For a few weeks now, Marcia and I have been talking about taking a mini-vacation. Living in our small little town is paradise but it’s good to get out, every now and then. Adventure is good for the soul.
Saturday, Marcia and I headed up the coast about an hour to a small beach called Chacala, a beautiful little nothing town, off the beaten path. The waves were gentle and the bodysurfing was great. We grabbed some chelas and cacahuates for the beach and kicked it for a few hours under our slowly deteriorating umbrella. We really needed a little adventure to go on, so this was the perfect place. Loaded with tour buses from Guadalajara, Chacala is growing just a wee bit too fast for it’s own good. At the advice of another ex-pat gringo, we set out heading south of town to find a secluded beach. We stopped on a ridge overlooking the bay, a beautiful arc, with Chacala’s long wide beach in it’s pouch.
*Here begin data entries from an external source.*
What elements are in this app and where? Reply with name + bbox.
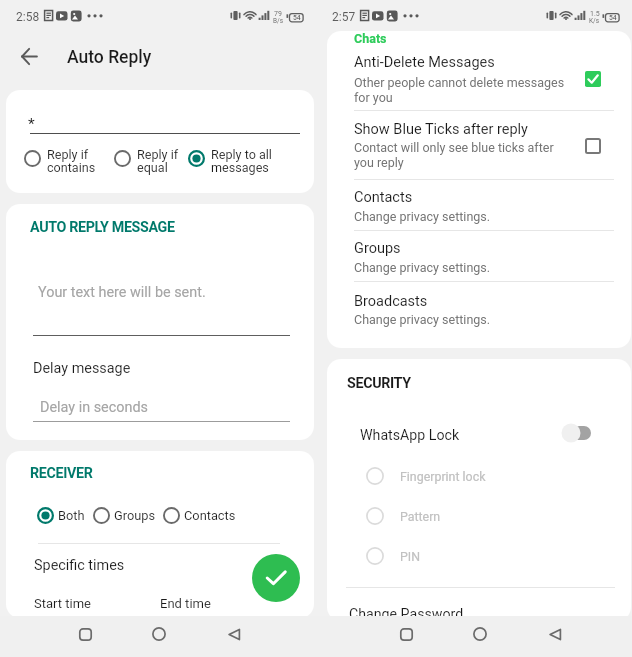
staticText: Specific times (34, 557, 125, 574)
staticText: Delay message (33, 360, 131, 377)
button[interactable]: WhatsApp Lock (560, 421, 600, 445)
staticText: K/s (589, 17, 600, 25)
button[interactable]: Recents (68, 617, 102, 651)
staticText: Both (58, 508, 85, 523)
staticText: Broadcasts (354, 293, 428, 310)
staticText: Pattern (400, 509, 441, 524)
staticText: Change privacy settings. (354, 209, 491, 224)
staticText: SECURITY (347, 375, 411, 392)
staticText: Reply to all (211, 147, 272, 162)
button[interactable]: Back (217, 617, 251, 651)
staticText: WhatsApp Lock (360, 427, 460, 444)
button[interactable]: Home (142, 617, 176, 651)
staticText: 54 (293, 14, 301, 22)
staticText: messages (211, 160, 269, 175)
staticText: Reply if (47, 147, 89, 162)
staticText: 2:58 (16, 10, 40, 24)
button[interactable]: Home (463, 617, 497, 651)
staticText: for you (354, 90, 393, 105)
staticText: contains (47, 160, 96, 175)
staticText: Delay in seconds (40, 399, 148, 416)
button[interactable]: Back (538, 617, 572, 651)
staticText: RECEIVER (30, 465, 93, 482)
staticText: Other people cannot delete messages (354, 75, 565, 90)
staticText: PIN (400, 549, 421, 564)
staticText: B/s (273, 17, 284, 25)
staticText: End time (160, 596, 211, 611)
button[interactable]: Fingerprint lock (366, 462, 486, 490)
staticText: AUTO REPLY MESSAGE (30, 219, 175, 236)
staticText: Auto Reply (67, 47, 152, 68)
staticText: Chats (354, 31, 387, 46)
staticText: Groups (114, 508, 156, 523)
button[interactable]: PIN (366, 542, 421, 570)
staticText: Contacts (354, 189, 413, 206)
button[interactable]: Disabled (579, 132, 607, 160)
staticText: Show Blue Ticks after reply (354, 121, 528, 138)
staticText: Groups (354, 240, 401, 257)
button[interactable]: Navigate up (12, 39, 46, 73)
button[interactable]: Save (252, 554, 300, 602)
button[interactable]: Reply if (24, 143, 114, 181)
button[interactable]: Contacts (163, 501, 236, 529)
staticText: you reply (354, 155, 404, 170)
button[interactable]: Reply to all (188, 143, 278, 181)
staticText: Change privacy settings. (354, 312, 491, 327)
staticText: * (28, 115, 35, 133)
staticText: Change Password (349, 606, 464, 623)
staticText: equal (137, 160, 168, 175)
staticText: 2:57 (332, 10, 356, 24)
button[interactable]: Recents (389, 617, 423, 651)
button[interactable]: Enabled (579, 65, 607, 93)
button[interactable]: Pattern (366, 502, 441, 530)
staticText: 1.5 (590, 10, 600, 18)
staticText: Your text here will be sent. (38, 284, 206, 301)
staticText: Contact will only see blue ticks after (354, 140, 554, 155)
staticText: Contacts (184, 508, 236, 523)
button[interactable]: Both (37, 501, 85, 529)
staticText: 54 (609, 14, 617, 22)
button[interactable]: Reply if (114, 143, 204, 181)
staticText: Start time (34, 596, 91, 611)
staticText: Reply if (137, 147, 179, 162)
button[interactable]: Groups (93, 501, 156, 529)
staticText: Change privacy settings. (354, 260, 491, 275)
staticText: 79 (274, 10, 282, 18)
staticText: Fingerprint lock (400, 469, 486, 484)
staticText: Anti-Delete Messages (354, 54, 495, 71)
We found a Guanabana tree, it’s fruit green with fleshy spikes (I took one home, but I was too eager to open the alien casing and jumped the gun before it was ripe). The road we were on had been put in as part of a project to build a luxury housing development and signs were everywhere that this sleepy little beach community is about to change, drastically. When I see that level of infrastructure, it means there is big money behind the project, Marcia joked to me about how 5 years from now we’ll be talking about how Chacala was once this sleepy little town. It was a lucidly ironic moment. We plowed through the country side, occasionally taking a wrong turn and thanking god we had the Pathfinder’s 4×4 to get us out. The soil was rich and red, it reminded me of my trip to Puerto Rico when I was a child, where the soil was blood red, as we drove through the sugarcane countryside.
We ended up at a rock filled beach which I spontaneously named ‘playa pura piedra’ and so we thought we must have taken a wrong turn. Back at the gates of the development, where we had started, an old guy who I assume was the night watchmen told us that we had not taken the right way. After another false start we cut our losses and drove back to town and then to the highway.
El Cruce de Chacala is this little intersection that marks the turn-off from the highway to Chacala. Several fruit stands and a mini-super market mark the turn-off. The fruit vendors sell all kinds of fruit and on the way up here, one particular fruit caught my eye. A large green fruit with nobby, mellow spikes easily the size of a watermelon. We had talked to one of the vendors and promised to return on our way out of town. And so we did. The fruit is called a “Jaka” I may be spelling it wrong. It is the most insane fruit, split open the innards are like a shag carpet and the fruit is hidden inside the strands, cut out one by one, the fruit hides a large nut inside and the flesh tastes like a cross between mango and banana (my two favorite fruits). The texture is like no other fruit I’ve ever tasted. It has a slightly elastic feel to it almost like the snap of a twizzler without the waxy feeling and the smell has lasted in my car for an entire day since.
The day was still young and we were up for adventure, so on the way back to Bucerias, we stopped at three beach towns: Boca de Naranjo, Lo de Marcos and San Pancho. Each town had it’s own flavor and character. Boca’s beach was wide white and flat, set quite far from the town which had little signs of tourism. Lo de Marco had a charming and colorful town square and a nice wide beach loaded with palapa restaurants, definitely a tour bus destination and then San Pancho, another quaint little town with a notable gringo population. Of all the towns we visited that day, San Pancho struck me the most as the one I’d like to end up in someday when Bucerias becomes too busy. The feeling I got as I drove through the streets was one that I felt for the first few months of living in Bucerias, just a small town with a great vibe, perfect for getting lost in.
It was a wonderful getting lost in each of the towns, finding our way through them, getting to know another side of Mexico we don’t see in our day to day lives. I love getting to know Mexico, even in a town similar to mine with a large tourism pull. it’s so beautiful to see the differences and charm in all these little towns, right next to each other or at most just a few miles up the road, but entirely different places with different cultures and customs.
Mexico truly is waiting to be discovered. and I hope it never is.